— Task statement —
Set down each line from the start of the material exactly, please, up to and including the one that contains "Task: Click on".

◇ ◇ ◇ ◇ ◇ ◇ ◇

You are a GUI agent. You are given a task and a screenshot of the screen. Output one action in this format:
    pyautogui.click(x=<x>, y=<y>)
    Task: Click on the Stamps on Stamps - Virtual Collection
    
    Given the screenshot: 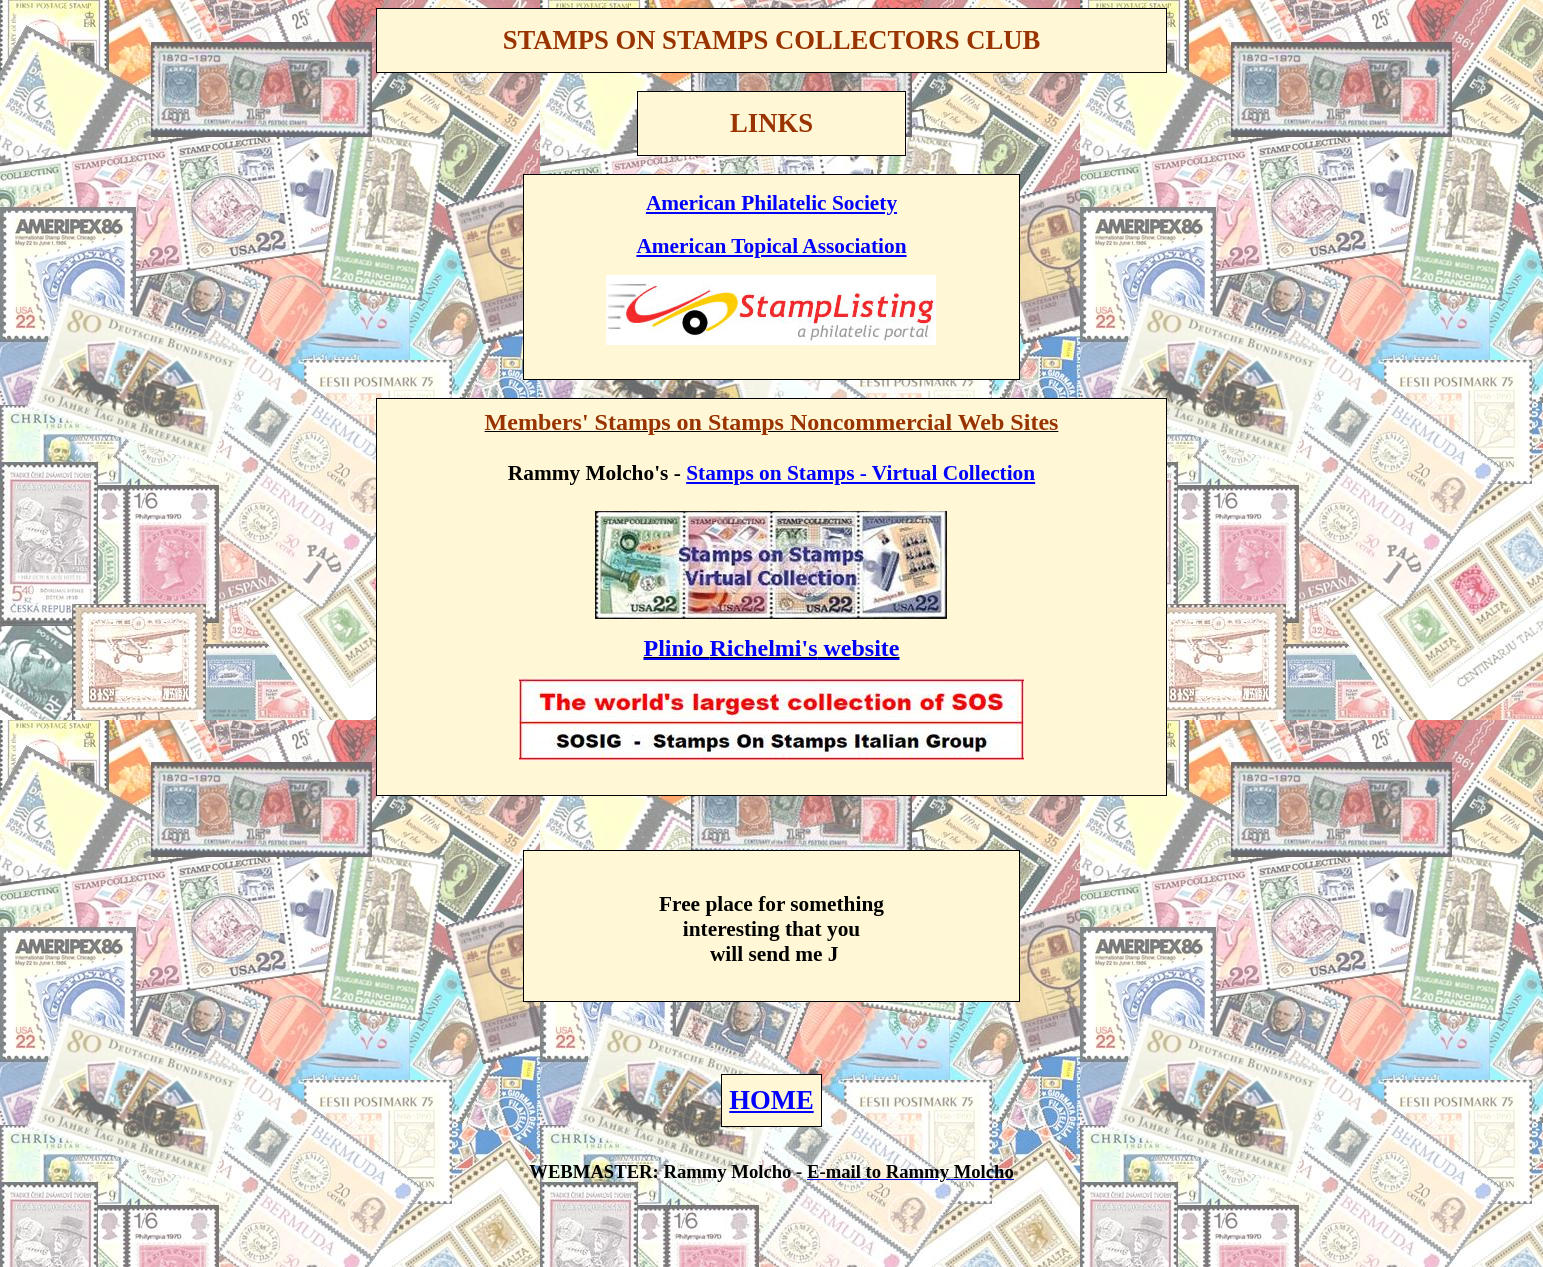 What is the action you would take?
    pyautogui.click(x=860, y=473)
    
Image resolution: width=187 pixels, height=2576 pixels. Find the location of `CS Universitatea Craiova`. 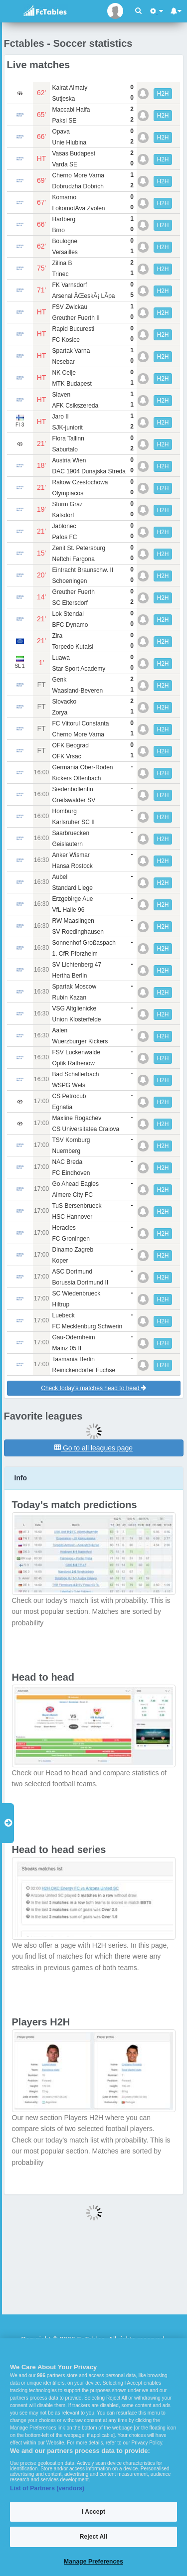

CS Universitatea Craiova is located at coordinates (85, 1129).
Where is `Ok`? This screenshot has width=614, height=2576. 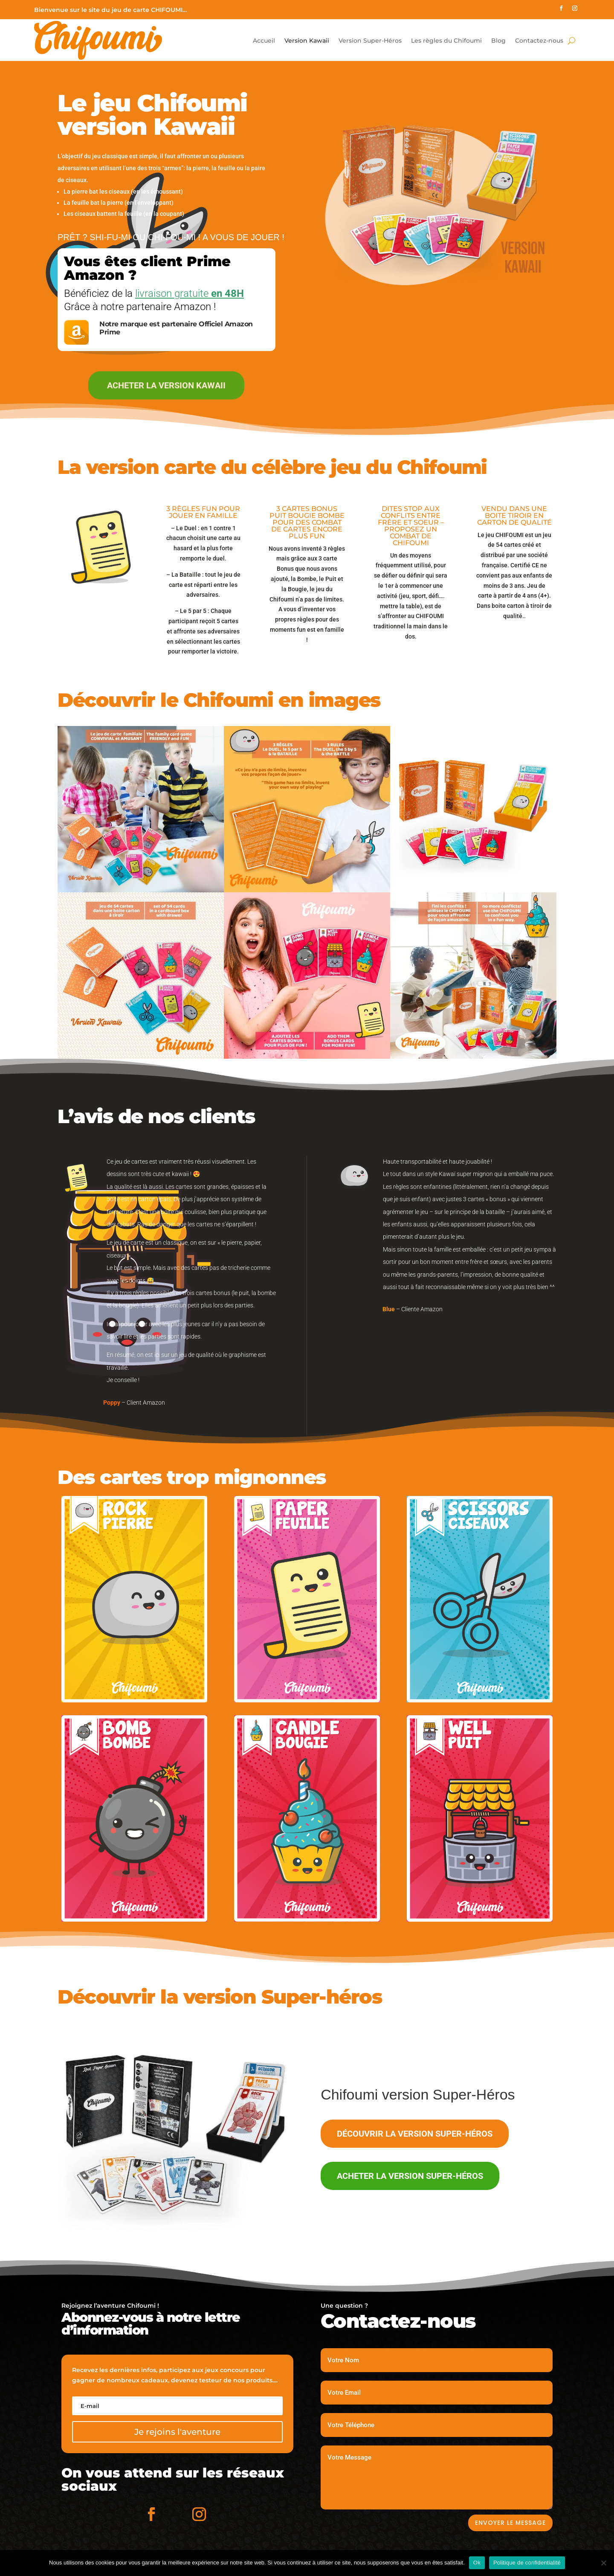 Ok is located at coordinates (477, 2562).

◇ ◇ ◇ ◇ ◇ ◇ ◇

— Written answer —
You are a GUI agent. You are given a task and a screenshot of the screen. Output one action in this format:
    pyautogui.click(x=<x>, y=<y>)
    Task: Click on the Stamps on Stamps - Virtual Collection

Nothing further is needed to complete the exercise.